What does Data Interoperability Require in Practice?

May 30, 2018 Agriculture
Kathryn Alexander
Explainer, Open Data

A few months ago, Development Gateway (DG) and our partner Athena Infonomics (AI) began the groundwork to improve the interoperability, analysis and – ultimately – use of agriculture and nutrition data in Cambodia and Nepal. Under the mSTAR project funded by USAID, DG and AI set out to understand the underlying structure of the data currently being collected and managed by Feed the Future implementers, and how to best support them to open up and share their data through digital tools and best practices. With the goal of accelerating data-driven agriculture development, DG and AI are supporting these partners and the USAID Missions in Cambodia (USAID/Cambodia) and Nepal (USAID/Nepal) to increase the availability of relevant data for research, analysis, and learning across stakeholders.

After assessing the challenges and opportunities for leveraging open agriculture and nutrition data in each country, we reviewed sample datasets to define the key components of a common data structure capable of improving interoperability across datasets and implementers. We also explored options for deploying a data repository – a solution for importing, storing, and retrieving digital content – to improve data sharing. Three main takeaways emerged, which we believe are relevant not just for data managers in Cambodia and Nepal but also for other contexts and sectors:

1. It is possible to achieve a common data structure – provided some common-sense principles are followed.

Our analysis of sample datasets from 13 USAID-funded research groups and implementing partners in both countries revealed similarities in the data they collect. But, due to differences in the way datasets are structured and variables are defined, stakeholders cannot currently make use of each others’ data – including socioeconomic and experimental data on agricultural practices and nutritional statuses – to inform their own programming. In order to help stakeholders discover and reuse relevant data, a number of interoperability standards and principles must be followed. This includes adopting frameworks that help ensure that datasets are easy to search for based on their content and any user can interpret and use their content.

The former can be achieved when data publishers capture important metadata information on the project and dataset, which includes defining and detailing elements like scope, data collection methodology, data availability, and terms of use. Adopting a standard ontology or vocabulary – a formal naming scheme, such as AGROVOC, that defines the types and properties of variables – during data collection and reporting helps improve future usability of a dataset. Similarly, to ease integration with other applications and repositories, stakeholders should agree on naming schemes for country-specific variables (e.g. administrative boundaries like provinces or municipalities), standard units of measurement (e.g. area, length, weight, etc.), and following basic structural hygiene standards (e.g. keeping data belonging to the same dataset within a single file, and using clear column and row names and codes for missing data). Finally, we suggest that all dataset owners create corresponding codebooks documenting all of these elements of the metadata schema.

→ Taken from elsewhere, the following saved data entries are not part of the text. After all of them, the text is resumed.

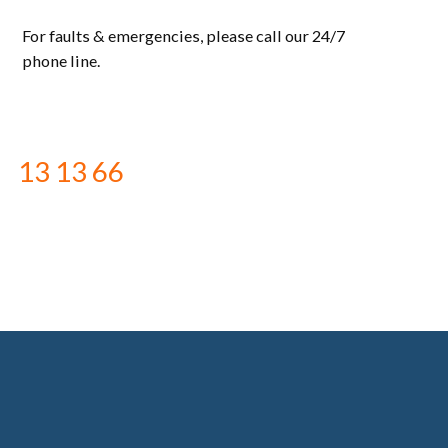
For faults & emergencies, please call our 24/7
phone line.
13 13 66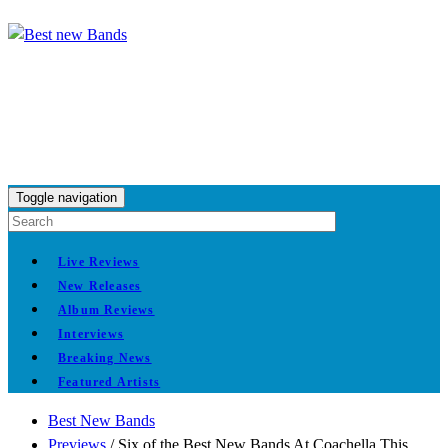
Toggle navigation
Live Reviews
New Releases
Album Reviews
Interviews
Breaking News
Featured Artists
Best New Bands
Previews
/
Six of the Best New Bands At Coachella This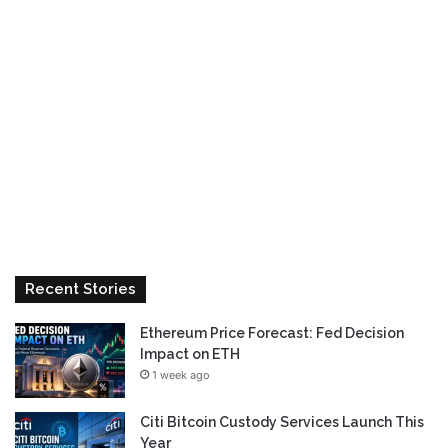
Recent Stories
Ethereum Price Forecast: Fed Decision
Impact on ETH
1 week ago
Citi Bitcoin Custody Services Launch This
Year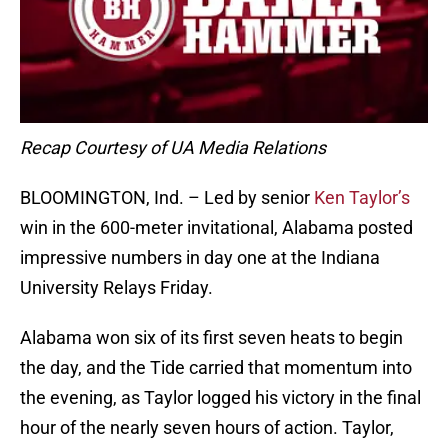
Recap Courtesy of UA Media Relations
BLOOMINGTON, Ind. – Led by senior
Ken Taylor’s
win in the 600-meter invitational, Alabama posted
impressive numbers in day one at the Indiana
University Relays Friday.
Alabama won six of its first seven heats to begin
the day, and the Tide carried that momentum into
the evening, as Taylor logged his victory in the final
hour of the nearly seven hours of action. Taylor,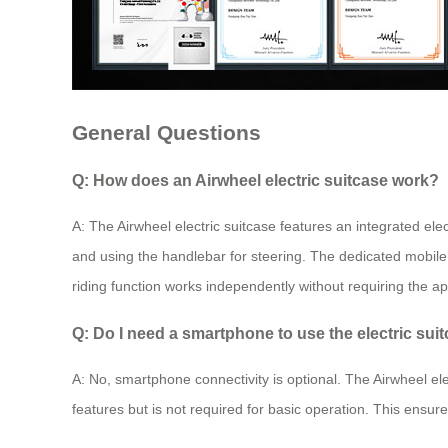
General Questions
Q: How does an Airwheel electric suitcase work?
A: The Airwheel electric suitcase features an integrated elec
and using the handlebar for steering. The dedicated mobile
riding function works independently without requiring the app
Q: Do I need a smartphone to use the electric sui
A: No, smartphone connectivity is optional. The Airwheel ele
features but is not required for basic operation. This ensur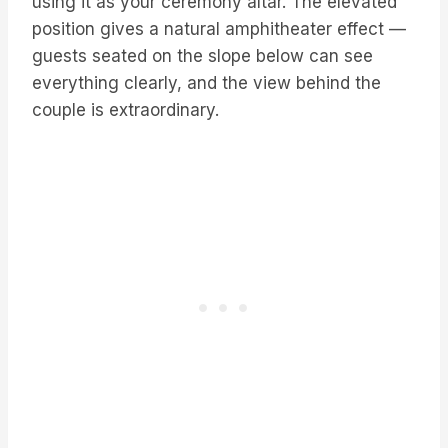
using it as your ceremony altar. The elevated
position gives a natural amphitheater effect —
guests seated on the slope below can see
everything clearly, and the view behind the
couple is extraordinary.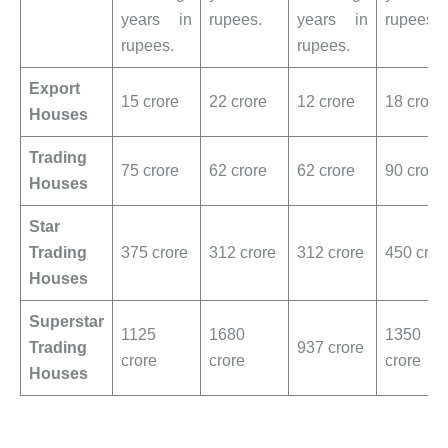
years in
rupees.
years in
rupees.
rupees.
rupees.
Export
15 crore
22 crore
12 crore
18 crore
Houses
Trading
75 crore
62 crore
62 crore
90 crore
Houses
Star
Trading
375 crore
312 crore
312 crore
450 cror
Houses
Superstar
1125
1680
1350
Trading
937 crore
crore
crore
crore
Houses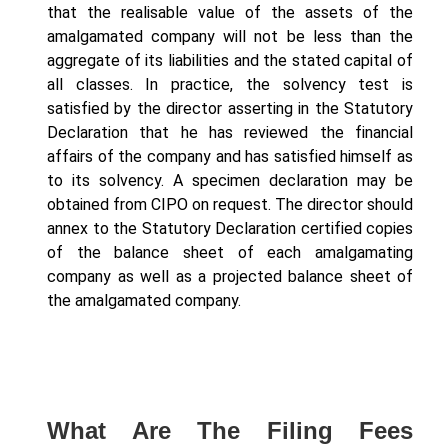
that the realisable value of the assets of the
amalgamated company will not be less than the
aggregate of its liabilities and the stated capital of
all classes. In practice, the solvency test is
satisfied by the director asserting in the Statutory
Declaration that he has reviewed the financial
affairs of the company and has satisfied himself as
to its solvency. A specimen declaration may be
obtained from CIPO on request. The director should
annex to the Statutory Declaration certified copies
of the balance sheet of each amalgamating
company as well as a projected balance sheet of
the amalgamated company.
What Are The Filing Fees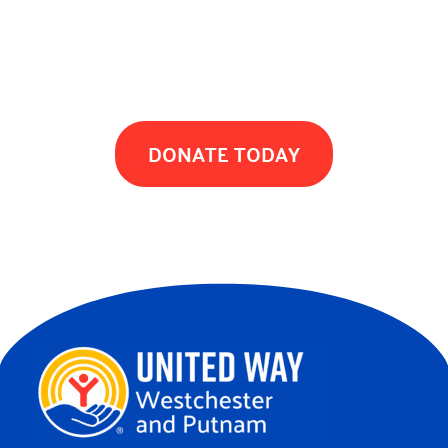
TOGETHER WE CAN MAKE A DIFFERENCE
DONATE TODAY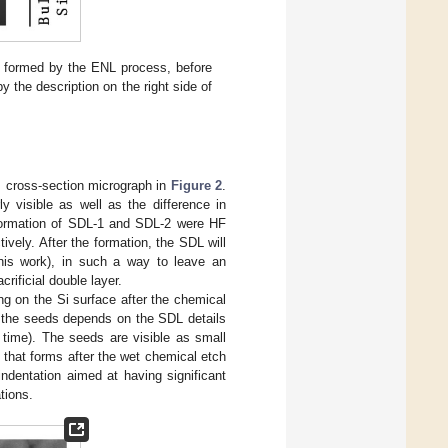
) formed by the ENL process, before
y the description on the right side of
M cross-section micrograph in
Figure 2
.
y visible as well as the difference in
e formation of SDL-1 and SDL-2 were HF
tively. After the formation, the SDL will
his work), in such a way to leave an
rificial double layer.
g on the Si surface after the chemical
f the seeds depends on the SDL details
time). The seeds are visible as small
] that forms after the wet chemical etch
ndentation aimed at having significant
tions.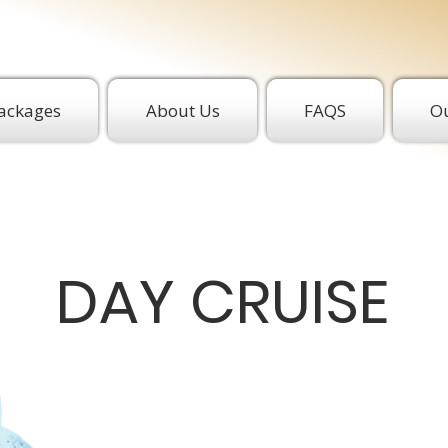
ackages
About Us
FAQS
Ou
DAY CRUISE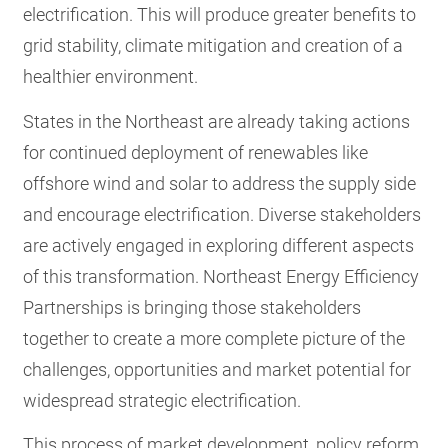
electrification. This will produce greater benefits to
grid stability, climate mitigation and creation of a
healthier environment.
States in the Northeast are already taking actions
for continued deployment of renewables like
offshore wind and solar to address the supply side
and encourage electrification. Diverse stakeholders
are actively engaged in exploring different aspects
of this transformation. Northeast Energy Efficiency
Partnerships is bringing those stakeholders
together to create a more complete picture of the
challenges, opportunities and market potential for
widespread strategic electrification.
This process of market development, policy reform,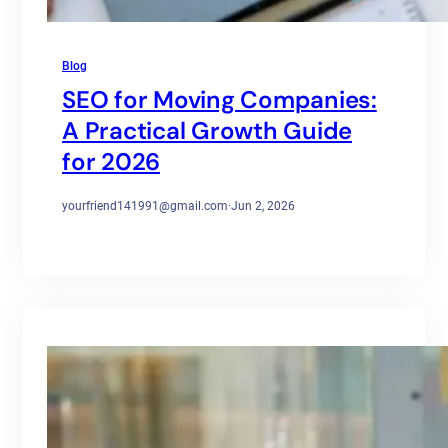
Blog
SEO for Moving Companies:
A Practical Growth Guide
for 2026
yourfriend141991@gmail.com
·
Jun 2, 2026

2. Existing storage solutions meet stakeholder needs.

Our analysis also explored options for storing partners’ datasets – looking broadly from building a custom repository to deploying one of hundreds of existing digital data repositories. Many of these meet basic data management and storage needs, and several free or nearly free options have advanced functionalities that meet best practices for uploading, storing, and sharing data.

Drawing on the FAIR principles and guidelines by the Data Curation Centre and Data Seal of Approval, we considered critical features for any data storage solution, including the ability to upload and share various data types, assign unique identifiers, restrict access to certain data, apply reuse licenses, be discoverable by search engines, and link to APIs. When existing storage options meet user needs, we do not recommend investing the time and significant resources required for designing and building a new repository. In this case of USAID Cambodia and Nepal stakeholders, a solution like Harvard’s Dataverse also offers relevant, advanced features that would allow the Missions to further customize the tool – including rich and granular metadata fields; advanced search functions; customized use metrics; auto-generated “preservation” file formats; built-on integrations for data analysis and visualization; and links to other data catalogs.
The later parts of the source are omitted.